It’s subtle

I’ve been watching people around me silently for a really long time, probably since Jan 6, 2021. I’ve seen some subtle changes over time.

Jan 6th used to be a super special day for me. Way back in 2000, that was the day I went to Air Force Basic Training. It was the beginning of the rest of my life, which is a silly thing you say when you look back and realize exactly when some journey started. I didn’t know at the time that I would stay in for 20 years. I didn’t know I would commission a little over two years later. I also didn’t know that I would get out to go to ROTC for one year without even being enlisted for two years. But Jan 6th was always special to me.

In 2021 and late 2020, I could feel the charged energy around the election. I could feel something coming. I also was aware of all the threatening things the local guy was saying as he was preparing to head to Washington, DC, to “forcibly” take his country, if needed. I felt a little scared, actually. What would crazed individuals do if given the chance?

Around that time and definitely after, I started paying a lot of attention to how people are driven by fear.

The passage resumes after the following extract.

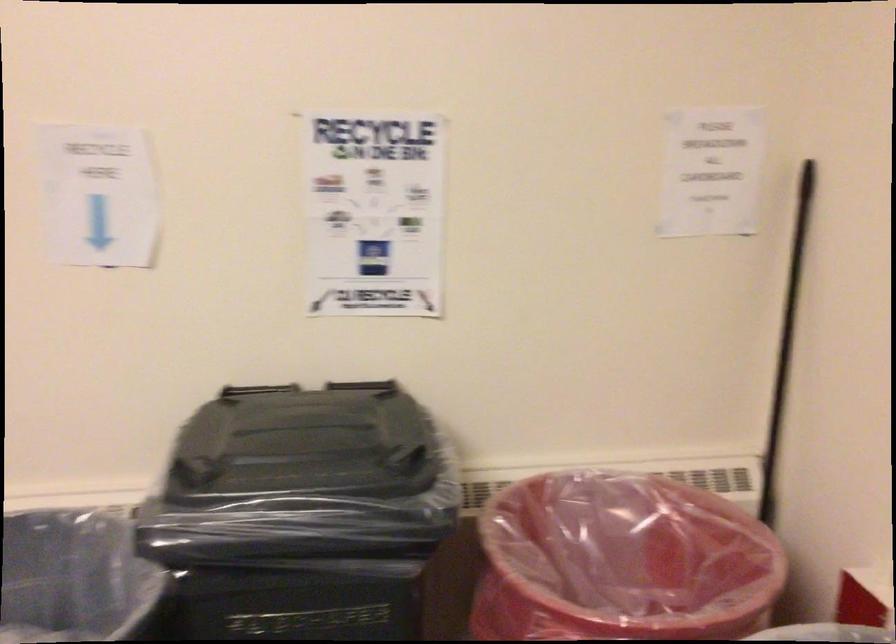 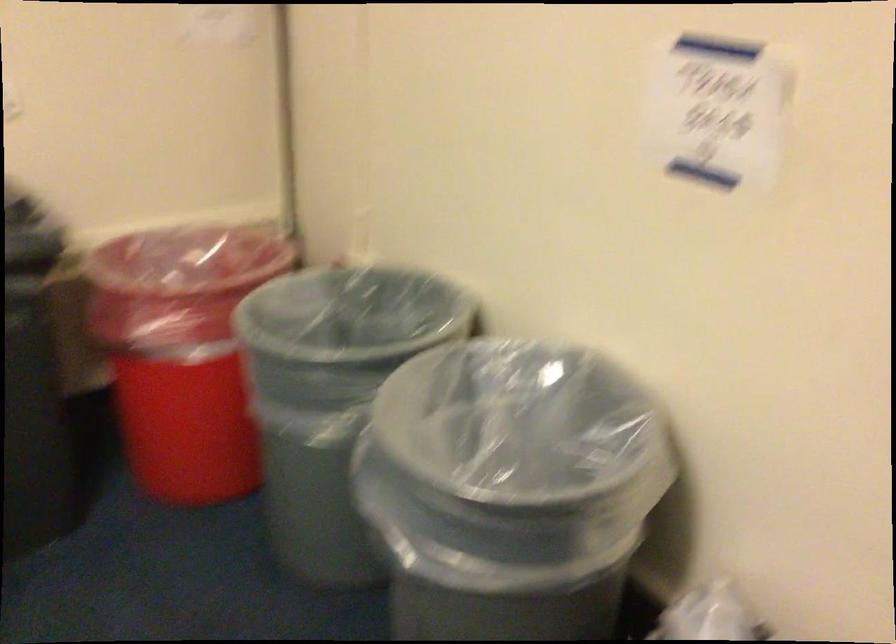 In the second image, find the point that corresponds to point 605,544 in the first image.

(178, 276)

Fear for losing something if someone else gained something. Fear for their children. Fear for their way of life. It hit me one day in 2021 that politicians on both sides were using fear to stir up their base to act in a way. I felt myself “unplug” after that. It’s SO EASY to rile people up with what “might” happen. It’s even easier to get people crazy if you can point to something that actually happened.

But when you stop and really think about it, what has actually been lost since 2021? Has there been any meaningful gun legislation that protects us from senseless death? Are school shootings slowing down? (hint, nope, just had one today.) So the losses have been lives at school, mostly children, bodily autonomy for women, inflation, freedom of speech and freedom to parent as you see fit, and many people’s sanity.

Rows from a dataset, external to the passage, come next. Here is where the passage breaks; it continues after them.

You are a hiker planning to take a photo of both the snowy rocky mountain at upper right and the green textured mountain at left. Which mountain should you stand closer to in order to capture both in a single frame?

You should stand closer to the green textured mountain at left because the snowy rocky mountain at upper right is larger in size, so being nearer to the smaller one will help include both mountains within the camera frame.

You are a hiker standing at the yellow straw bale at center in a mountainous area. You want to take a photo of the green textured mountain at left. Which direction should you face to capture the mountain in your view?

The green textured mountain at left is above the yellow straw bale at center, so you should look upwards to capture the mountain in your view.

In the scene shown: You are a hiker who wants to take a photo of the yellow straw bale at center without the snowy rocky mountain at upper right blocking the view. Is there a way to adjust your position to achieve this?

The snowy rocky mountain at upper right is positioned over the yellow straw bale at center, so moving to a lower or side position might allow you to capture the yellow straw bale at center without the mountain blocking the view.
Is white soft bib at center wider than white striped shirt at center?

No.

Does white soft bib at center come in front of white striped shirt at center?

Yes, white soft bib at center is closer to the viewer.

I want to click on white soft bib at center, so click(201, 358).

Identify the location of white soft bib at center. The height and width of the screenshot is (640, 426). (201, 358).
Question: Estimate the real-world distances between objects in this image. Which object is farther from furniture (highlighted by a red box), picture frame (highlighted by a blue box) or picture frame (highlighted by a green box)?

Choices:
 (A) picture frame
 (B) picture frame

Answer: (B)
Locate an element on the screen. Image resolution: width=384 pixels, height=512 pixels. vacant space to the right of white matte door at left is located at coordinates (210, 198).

I saw a video of Jon Stewart last night, talking to a politician about drag queens reading to children at libraries. The politician kept talking about needing to protect children from drag queens and then Jon Stewart became enraged and brought up the fact that no one is talking about children losing their lives at school. He’s right, though. How can any politician claim to care about children so much that drag queens reading at libraries is a huge ordeal (even when the parents are the ones taking them to the library and making that parenting choice) but school shootings don’t matter? How much sense does that make?

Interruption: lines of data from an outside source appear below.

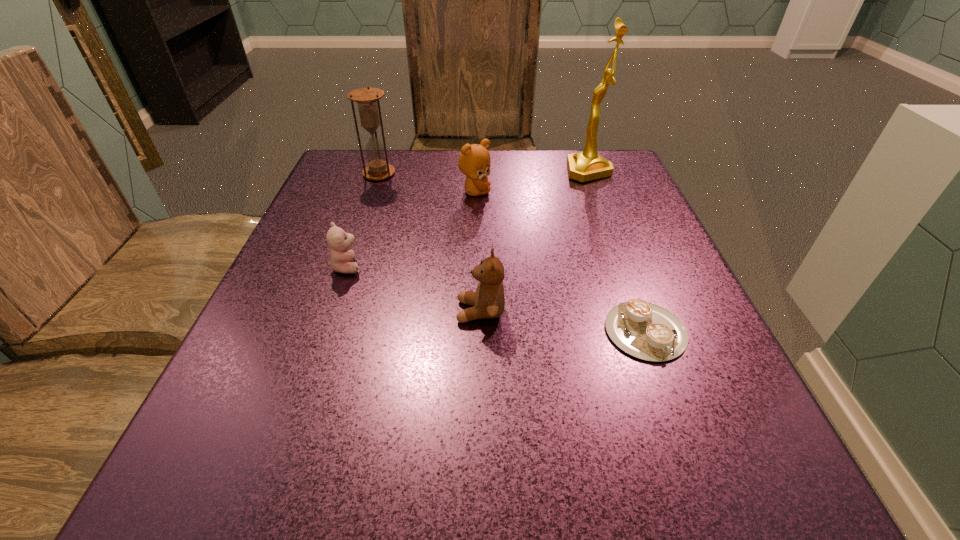 Where is `vacant area situated 0.080m on the right of the hourglass`? The width and height of the screenshot is (960, 540). vacant area situated 0.080m on the right of the hourglass is located at coordinates (430, 174).

The image size is (960, 540). What are the coordinates of `vacant space situated on the face of the third farthest object` in the screenshot? It's located at (541, 192).

You are a GUI agent. You are given a task and a screenshot of the screen. Output one action in this format:
    pyautogui.click(x=<x>, y=<y>)
    Task: Click on the vacant space located 0.310m on the front-facing side of the nearest teddy bear
    The width and height of the screenshot is (960, 540).
    Given the screenshot: What is the action you would take?
    (261, 311)

Where is `vacant space situated on the front-facing side of the nearest teddy bear`? This screenshot has height=540, width=960. vacant space situated on the front-facing side of the nearest teddy bear is located at coordinates (300, 311).

Image resolution: width=960 pixels, height=540 pixels. In order to click on free location located on the front-facing side of the nearest teddy bear in this screenshot , I will do `click(255, 311)`.

At what (x,y) coordinates should I click in order to perform the action: click on vacant space located at the face of the fourth farthest object. Please return your answer as a coordinate pair (x, y). This screenshot has height=540, width=960. Looking at the image, I should click on (515, 266).

The width and height of the screenshot is (960, 540). I want to click on free space located on the back of the cappuccino, so click(x=612, y=239).

What are the coordinates of `award located in the far edge section of the desktop` in the screenshot? It's located at (588, 165).

The height and width of the screenshot is (540, 960). In order to click on hourglass that is at the far edge in this screenshot , I will do `click(367, 99)`.

You are a GUI agent. You are given a task and a screenshot of the screen. Output one action in this format:
    pyautogui.click(x=<x>, y=<y>)
    Task: Click on the teddy bear situated at the far edge
    This screenshot has height=540, width=960.
    Given the screenshot: What is the action you would take?
    pyautogui.click(x=474, y=162)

Same thing with all these anti-trans bills preventing children from getting gender affirming care. I am SO SICK of all of that. No one is “mutilating” children. Surgeries ARE NOT performed on children, period. Are puberty blockers dangerous? Maybe? I don’t know. But I also know that adderall, albuterol, nexium, and clonidine all present various risks to children, but you don’t see anyone protesting those medications. Boy #1 had breathing treatments as a baby because he kept getting upper respiratory infections. Boy #3 had to take nexium as part of his treatment plan when he couldn’t stop vomiting. It could’ve caused bone loss and stunted growth, but his stomach was basically raw from chronic gastritis. We used it as minimally as we could (with the doctor’s help) to help him heal and then he was weaned off of it. Why would the state need to get involved with that? So why does the state need to get involved with the medical care that trans kids get? I am so tired of seeing people write shitty comments on social media like, “Thankfully I wasn’t born around now because I was a tomboy and I got over it. It would’ve been a mistake for me to transition.” Ok, duh. That’s not the same thing. Stop comparing it. So you were just a tomboy. Move along, no need to comment with something shitty like that. You’re not trans, congratulations.

The changes I have seen in our society since Jan 2021, Nov 2020, or even during the election season in 2016 are not good. People feel compelled to be mean, to argue, and to make sure everyone knows exactly how they feel about situations that have nothing to do with them. If your kids aren’t trans and/or don’t have complex medical needs, congratulations. It’s easier to move through life for your kids. But you don’t get to make the rules for other parents who ARE dealing with those issues. Just because you don’t agree doesn’t mean you get to decide how they will parent. Like I personally think bikinis on toddlers are gross. But I don’t ever say that to my friends who put their daughters in bikinis. I don’t feel like I need to butt into their parenting with my opinion. If they asked me, I don’t even know if I’d give my opinion then, especially if I know it’s something they like to do. Why can’t more people just keep their opinion to themselves if no one is asking for it?

Just live your own life and stop worrying about everyone else and what decisions they’re making.